Über diesen Kadavergehorsam schreibt auch der niederländische Schriftsteller Harry Mulisch (1927–2010) in seiner Reportage über den Eichmann-Prozess. Über viele Seiten hinweg wundert er sich über Eichmanns Besessenheit vom „Befehl“. Für Eichmann, einem der Hauptverantwortlichen des Holocausts, besaß der Befehl eine übernatürliche Macht, die die Macht sowohl des Befehlenden als auch des Befehlsempfängers überstieg. Einem Befehl musste anstandslos Folge geleistet werden.
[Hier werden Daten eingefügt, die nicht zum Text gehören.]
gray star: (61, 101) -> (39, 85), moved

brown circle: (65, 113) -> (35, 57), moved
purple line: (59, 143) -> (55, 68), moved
Mulisch vergleicht den SS-Obersturmbannführer Adolf Eichmann mit einer Befehlsmaschine:

|43|Wenn in jenen Jahren nicht Adolf Hitler, sondern Albert Schweitzer Reichskanzler gewesen wäre und Eichmann den Befehl erhalten hätte, alle kranken Neger in moderne Krankenhäuser zu transportieren, so hätte er dies tadellos ausgeführt – mit derselben Genugtuung über seine Genauigkeit wie bei seiner Arbeit, die er jetzt hinter sich hat. Er ist weniger ein Verbrecher als jemand, der zu allem imstande ist.44

Jede Gesellschaft, in der Menschen in Maschinen verwandelt werden können, birgt für Mulisch die Gefahr, wieder in die Barbarei zu verfallen. Doch eine Gesellschaft wie die deutsche, in der die ganze Erziehung auf blinden Gehorsam ausgerichtet gewesen war, hat die Entstehung eines Maschinenmenschen wie Eichmann in seinen Augen geradezu gefördert.
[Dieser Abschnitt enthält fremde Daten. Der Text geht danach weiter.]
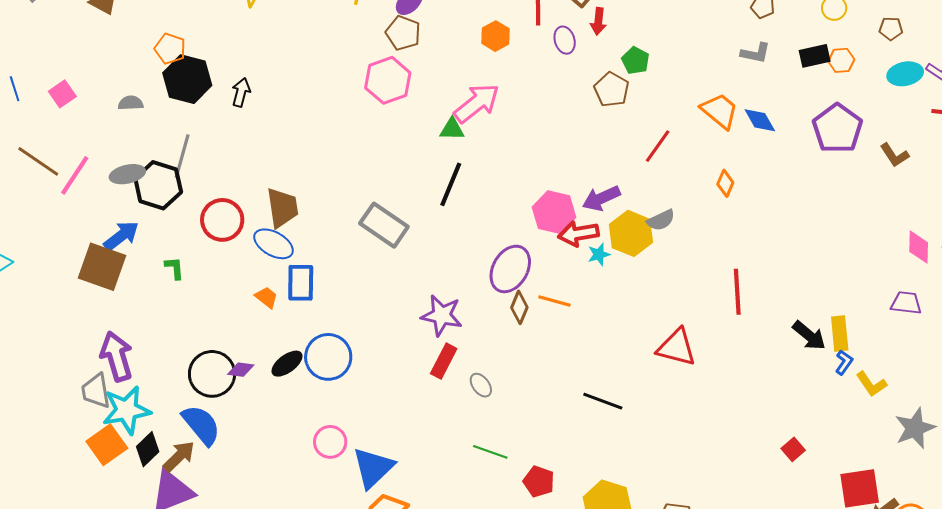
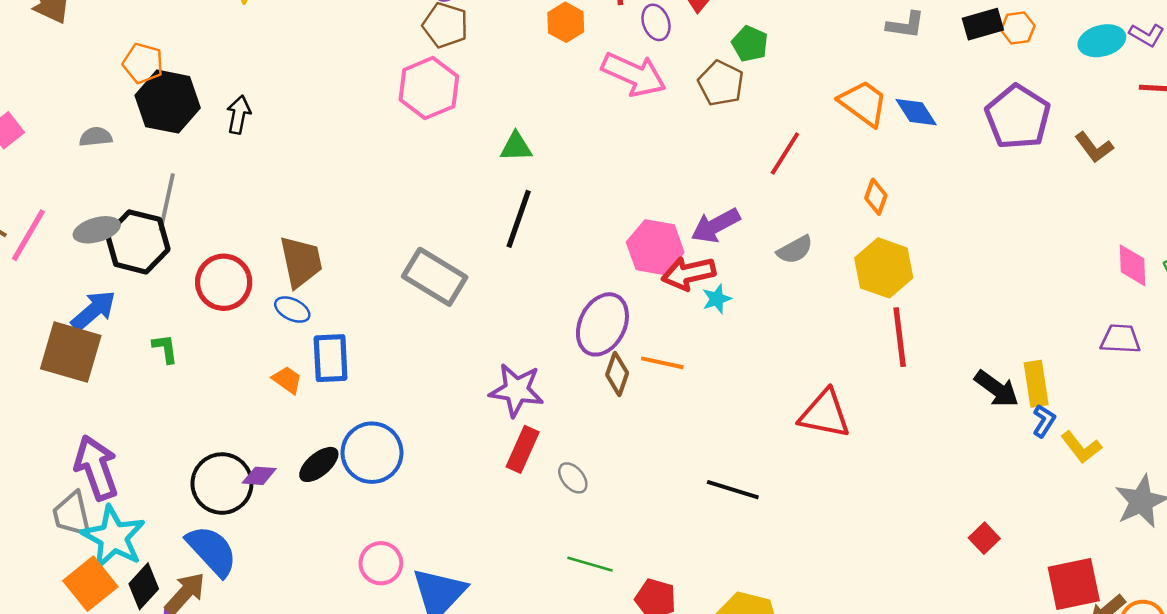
pink arrow: (477, 103) -> (634, 74), moved, turned 66
yellow hexagon: (631, 233) -> (884, 268), moved
blue ellipse: (274, 244) -> (292, 310), size x0.7
cyan star: (127, 410) -> (113, 537), turned -30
Die deutsch-amerikanische politische Theoretikerin Hannah Arendt (1906–1975) war ebenfalls als Beobachterin beim Eichmann-Prozess anwesend.45 Wie Mulisch stellte sie fest, dass Eichmann äußerlich ein ganz normaler Mensch zu sein schien, eine Durchschnittsperson, die gewissenhaft befolgte, was ihr befohlen worden war. Beide Berichte sind Beispiele für den in der Nachkriegszeit zunehmenden Widerwillen gegen rational und effizient organisierte gesellschaftliche oder militärische Institutionen.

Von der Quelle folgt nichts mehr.